What to work on
If a line in the entries includes "Algemesí", show that line.
● ● ●
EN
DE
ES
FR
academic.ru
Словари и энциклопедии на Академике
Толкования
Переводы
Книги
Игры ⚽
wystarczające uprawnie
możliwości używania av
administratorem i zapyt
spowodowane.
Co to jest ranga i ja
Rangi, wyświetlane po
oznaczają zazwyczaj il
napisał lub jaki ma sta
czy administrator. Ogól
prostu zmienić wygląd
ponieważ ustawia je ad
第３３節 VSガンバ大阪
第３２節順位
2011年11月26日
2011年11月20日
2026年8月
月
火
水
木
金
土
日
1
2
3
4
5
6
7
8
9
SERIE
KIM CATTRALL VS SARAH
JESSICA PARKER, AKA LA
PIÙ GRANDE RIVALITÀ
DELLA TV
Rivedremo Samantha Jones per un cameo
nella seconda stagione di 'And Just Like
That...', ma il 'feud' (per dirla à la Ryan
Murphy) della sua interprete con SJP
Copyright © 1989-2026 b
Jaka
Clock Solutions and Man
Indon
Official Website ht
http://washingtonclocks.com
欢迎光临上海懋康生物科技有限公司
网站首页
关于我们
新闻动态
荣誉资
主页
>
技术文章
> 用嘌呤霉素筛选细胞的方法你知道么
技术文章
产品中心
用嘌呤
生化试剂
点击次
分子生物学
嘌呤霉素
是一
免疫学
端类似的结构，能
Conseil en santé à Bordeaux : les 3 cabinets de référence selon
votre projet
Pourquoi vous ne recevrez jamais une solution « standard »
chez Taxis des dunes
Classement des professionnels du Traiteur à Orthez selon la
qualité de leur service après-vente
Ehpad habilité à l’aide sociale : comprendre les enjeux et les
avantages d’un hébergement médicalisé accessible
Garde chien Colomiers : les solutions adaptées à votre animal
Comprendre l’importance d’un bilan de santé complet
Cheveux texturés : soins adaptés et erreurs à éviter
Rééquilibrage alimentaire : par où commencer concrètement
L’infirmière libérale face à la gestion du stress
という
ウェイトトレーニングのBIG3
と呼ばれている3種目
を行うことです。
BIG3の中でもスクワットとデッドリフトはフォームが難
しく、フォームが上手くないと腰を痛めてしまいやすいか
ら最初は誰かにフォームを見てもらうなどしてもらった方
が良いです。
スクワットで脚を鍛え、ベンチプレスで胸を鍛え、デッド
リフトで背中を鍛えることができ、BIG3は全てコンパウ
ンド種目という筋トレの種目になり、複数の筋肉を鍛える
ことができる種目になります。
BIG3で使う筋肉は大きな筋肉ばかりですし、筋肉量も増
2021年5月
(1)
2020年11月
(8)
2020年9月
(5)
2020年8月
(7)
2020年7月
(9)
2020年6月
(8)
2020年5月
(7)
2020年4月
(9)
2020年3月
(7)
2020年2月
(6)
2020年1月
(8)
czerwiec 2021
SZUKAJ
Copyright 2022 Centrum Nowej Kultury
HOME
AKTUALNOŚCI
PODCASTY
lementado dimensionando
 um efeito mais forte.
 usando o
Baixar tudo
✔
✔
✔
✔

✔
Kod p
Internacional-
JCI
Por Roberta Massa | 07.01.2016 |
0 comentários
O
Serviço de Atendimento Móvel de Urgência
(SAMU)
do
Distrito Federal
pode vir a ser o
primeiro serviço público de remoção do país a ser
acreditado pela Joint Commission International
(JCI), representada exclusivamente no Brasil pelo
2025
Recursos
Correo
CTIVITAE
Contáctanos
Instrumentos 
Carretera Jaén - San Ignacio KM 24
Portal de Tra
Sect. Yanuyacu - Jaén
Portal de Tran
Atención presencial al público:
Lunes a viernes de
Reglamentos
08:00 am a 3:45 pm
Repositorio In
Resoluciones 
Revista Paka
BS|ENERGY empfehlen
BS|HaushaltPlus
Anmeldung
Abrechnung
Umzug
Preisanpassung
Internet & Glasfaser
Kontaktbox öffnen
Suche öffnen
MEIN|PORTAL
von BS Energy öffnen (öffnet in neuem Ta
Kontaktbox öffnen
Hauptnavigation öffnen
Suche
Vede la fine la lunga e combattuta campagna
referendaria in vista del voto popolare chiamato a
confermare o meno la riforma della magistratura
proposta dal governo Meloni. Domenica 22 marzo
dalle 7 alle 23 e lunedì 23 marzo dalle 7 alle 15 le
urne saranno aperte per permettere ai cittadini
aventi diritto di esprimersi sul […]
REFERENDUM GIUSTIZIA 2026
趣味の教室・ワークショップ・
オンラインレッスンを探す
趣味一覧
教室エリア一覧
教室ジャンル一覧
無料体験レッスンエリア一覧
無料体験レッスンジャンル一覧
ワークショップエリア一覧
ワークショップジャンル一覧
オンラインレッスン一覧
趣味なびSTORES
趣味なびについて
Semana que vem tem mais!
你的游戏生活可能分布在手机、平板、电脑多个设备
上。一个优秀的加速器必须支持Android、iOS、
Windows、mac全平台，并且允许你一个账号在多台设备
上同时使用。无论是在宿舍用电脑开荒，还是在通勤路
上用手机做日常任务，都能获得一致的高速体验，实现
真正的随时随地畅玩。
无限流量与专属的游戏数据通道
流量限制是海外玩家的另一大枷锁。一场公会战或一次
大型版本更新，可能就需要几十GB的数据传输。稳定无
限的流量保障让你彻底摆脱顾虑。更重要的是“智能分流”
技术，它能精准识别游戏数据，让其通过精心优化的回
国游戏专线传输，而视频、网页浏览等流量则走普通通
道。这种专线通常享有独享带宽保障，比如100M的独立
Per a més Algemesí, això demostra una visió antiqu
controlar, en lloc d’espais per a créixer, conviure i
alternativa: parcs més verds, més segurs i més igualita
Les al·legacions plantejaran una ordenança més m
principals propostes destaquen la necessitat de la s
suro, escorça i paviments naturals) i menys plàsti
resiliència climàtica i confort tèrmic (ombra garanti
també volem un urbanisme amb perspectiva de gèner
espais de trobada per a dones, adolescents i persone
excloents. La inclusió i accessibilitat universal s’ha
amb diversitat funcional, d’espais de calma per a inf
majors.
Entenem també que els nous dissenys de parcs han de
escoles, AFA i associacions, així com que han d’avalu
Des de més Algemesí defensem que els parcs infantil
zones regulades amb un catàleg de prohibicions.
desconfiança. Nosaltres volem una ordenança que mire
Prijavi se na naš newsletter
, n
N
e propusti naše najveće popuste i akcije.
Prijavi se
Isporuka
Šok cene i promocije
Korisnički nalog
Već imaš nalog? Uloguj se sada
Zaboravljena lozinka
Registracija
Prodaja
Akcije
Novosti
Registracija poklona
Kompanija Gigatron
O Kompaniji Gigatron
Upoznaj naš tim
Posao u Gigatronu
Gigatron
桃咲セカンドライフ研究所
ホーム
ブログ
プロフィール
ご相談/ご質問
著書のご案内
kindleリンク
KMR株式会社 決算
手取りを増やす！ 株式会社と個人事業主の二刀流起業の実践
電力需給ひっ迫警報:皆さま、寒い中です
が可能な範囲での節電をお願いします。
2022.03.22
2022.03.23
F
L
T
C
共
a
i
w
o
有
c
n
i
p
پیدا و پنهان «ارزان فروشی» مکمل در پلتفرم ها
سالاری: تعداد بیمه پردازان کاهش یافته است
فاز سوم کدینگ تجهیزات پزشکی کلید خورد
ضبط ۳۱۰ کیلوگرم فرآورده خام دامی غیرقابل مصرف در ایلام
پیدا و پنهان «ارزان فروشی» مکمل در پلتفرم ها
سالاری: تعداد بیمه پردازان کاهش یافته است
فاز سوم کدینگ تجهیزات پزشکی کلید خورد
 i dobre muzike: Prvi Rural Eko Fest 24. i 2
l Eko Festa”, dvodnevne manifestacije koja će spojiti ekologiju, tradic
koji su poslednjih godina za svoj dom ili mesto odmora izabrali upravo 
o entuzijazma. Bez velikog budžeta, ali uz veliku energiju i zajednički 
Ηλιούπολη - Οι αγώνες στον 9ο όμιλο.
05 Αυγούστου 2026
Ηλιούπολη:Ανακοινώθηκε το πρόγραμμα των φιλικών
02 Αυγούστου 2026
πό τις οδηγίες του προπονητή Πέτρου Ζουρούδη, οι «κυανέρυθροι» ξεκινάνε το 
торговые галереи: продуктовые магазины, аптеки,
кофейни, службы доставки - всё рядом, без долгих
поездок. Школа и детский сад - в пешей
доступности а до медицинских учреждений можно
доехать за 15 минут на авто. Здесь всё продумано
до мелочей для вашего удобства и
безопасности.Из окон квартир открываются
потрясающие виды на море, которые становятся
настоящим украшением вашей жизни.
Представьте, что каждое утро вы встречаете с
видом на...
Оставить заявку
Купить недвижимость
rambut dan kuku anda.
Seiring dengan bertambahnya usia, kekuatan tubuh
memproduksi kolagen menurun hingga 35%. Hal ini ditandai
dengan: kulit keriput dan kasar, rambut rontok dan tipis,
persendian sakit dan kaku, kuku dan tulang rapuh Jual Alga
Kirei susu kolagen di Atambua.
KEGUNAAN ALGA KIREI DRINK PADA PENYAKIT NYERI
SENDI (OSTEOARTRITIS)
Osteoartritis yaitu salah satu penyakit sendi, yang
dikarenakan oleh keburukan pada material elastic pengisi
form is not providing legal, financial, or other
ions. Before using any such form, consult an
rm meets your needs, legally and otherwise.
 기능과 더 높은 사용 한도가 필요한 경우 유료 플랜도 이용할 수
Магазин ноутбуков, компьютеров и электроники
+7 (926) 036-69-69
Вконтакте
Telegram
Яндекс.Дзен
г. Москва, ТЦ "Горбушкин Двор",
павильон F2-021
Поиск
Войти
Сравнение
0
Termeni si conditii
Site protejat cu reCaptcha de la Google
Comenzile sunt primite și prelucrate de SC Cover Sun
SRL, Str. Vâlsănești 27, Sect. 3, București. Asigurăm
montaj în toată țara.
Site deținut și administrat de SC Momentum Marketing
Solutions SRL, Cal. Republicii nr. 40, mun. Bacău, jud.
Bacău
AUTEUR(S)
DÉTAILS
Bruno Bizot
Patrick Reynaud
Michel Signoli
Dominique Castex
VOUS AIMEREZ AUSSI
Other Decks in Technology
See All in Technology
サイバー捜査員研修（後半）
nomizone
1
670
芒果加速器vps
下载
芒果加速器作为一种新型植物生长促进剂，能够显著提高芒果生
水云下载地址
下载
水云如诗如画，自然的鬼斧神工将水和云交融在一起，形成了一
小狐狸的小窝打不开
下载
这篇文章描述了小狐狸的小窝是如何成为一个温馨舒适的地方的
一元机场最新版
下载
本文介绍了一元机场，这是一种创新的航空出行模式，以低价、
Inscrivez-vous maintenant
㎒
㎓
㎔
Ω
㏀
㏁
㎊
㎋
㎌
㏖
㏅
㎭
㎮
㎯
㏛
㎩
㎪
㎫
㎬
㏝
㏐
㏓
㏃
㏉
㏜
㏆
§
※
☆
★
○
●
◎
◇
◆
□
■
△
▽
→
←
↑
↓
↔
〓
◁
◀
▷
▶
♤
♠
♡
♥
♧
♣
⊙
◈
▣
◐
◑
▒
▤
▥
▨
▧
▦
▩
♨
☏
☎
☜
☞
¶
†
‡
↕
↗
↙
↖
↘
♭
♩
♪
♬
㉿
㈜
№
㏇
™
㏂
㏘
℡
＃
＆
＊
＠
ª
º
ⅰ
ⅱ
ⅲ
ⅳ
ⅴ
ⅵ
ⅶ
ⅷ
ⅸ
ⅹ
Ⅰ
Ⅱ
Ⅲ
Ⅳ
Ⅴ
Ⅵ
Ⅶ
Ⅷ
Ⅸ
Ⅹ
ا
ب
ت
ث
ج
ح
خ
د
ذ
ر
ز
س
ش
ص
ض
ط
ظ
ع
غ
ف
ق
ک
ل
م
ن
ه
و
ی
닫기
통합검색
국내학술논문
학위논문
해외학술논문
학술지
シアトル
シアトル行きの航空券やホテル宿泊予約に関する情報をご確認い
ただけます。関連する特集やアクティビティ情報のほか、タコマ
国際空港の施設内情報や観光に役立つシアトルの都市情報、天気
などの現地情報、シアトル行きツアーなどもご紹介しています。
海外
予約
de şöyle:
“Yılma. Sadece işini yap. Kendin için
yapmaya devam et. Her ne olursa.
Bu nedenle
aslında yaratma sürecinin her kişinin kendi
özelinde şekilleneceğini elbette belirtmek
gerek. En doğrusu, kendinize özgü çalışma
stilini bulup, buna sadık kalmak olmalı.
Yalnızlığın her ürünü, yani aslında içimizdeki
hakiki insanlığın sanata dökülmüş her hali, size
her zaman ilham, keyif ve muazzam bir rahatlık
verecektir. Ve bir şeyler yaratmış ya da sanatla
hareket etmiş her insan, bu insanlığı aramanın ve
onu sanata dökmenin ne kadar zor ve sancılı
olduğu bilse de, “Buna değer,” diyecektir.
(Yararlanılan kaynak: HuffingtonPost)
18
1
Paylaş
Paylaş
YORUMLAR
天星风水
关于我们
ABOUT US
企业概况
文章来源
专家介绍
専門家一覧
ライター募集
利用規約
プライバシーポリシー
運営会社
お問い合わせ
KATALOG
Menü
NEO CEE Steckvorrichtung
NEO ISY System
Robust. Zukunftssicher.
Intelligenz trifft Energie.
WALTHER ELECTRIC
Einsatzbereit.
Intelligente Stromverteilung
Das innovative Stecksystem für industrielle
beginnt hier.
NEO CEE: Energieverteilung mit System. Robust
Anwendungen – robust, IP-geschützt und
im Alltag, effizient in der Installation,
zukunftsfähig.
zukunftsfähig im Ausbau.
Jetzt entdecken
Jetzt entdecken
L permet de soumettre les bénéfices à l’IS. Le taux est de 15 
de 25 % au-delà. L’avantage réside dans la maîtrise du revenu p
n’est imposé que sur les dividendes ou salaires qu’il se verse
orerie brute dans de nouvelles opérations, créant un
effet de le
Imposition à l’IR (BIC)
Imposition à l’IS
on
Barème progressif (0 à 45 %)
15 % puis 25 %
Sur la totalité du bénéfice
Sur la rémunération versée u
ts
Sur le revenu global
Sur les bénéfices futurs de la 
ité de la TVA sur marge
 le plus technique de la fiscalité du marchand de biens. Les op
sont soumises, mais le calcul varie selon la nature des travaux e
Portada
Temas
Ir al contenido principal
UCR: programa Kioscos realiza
● ● ●
Response
Per a més Algemesí, això demostra una visió antiqu
Des de més Algemesí defensem que els parcs infantil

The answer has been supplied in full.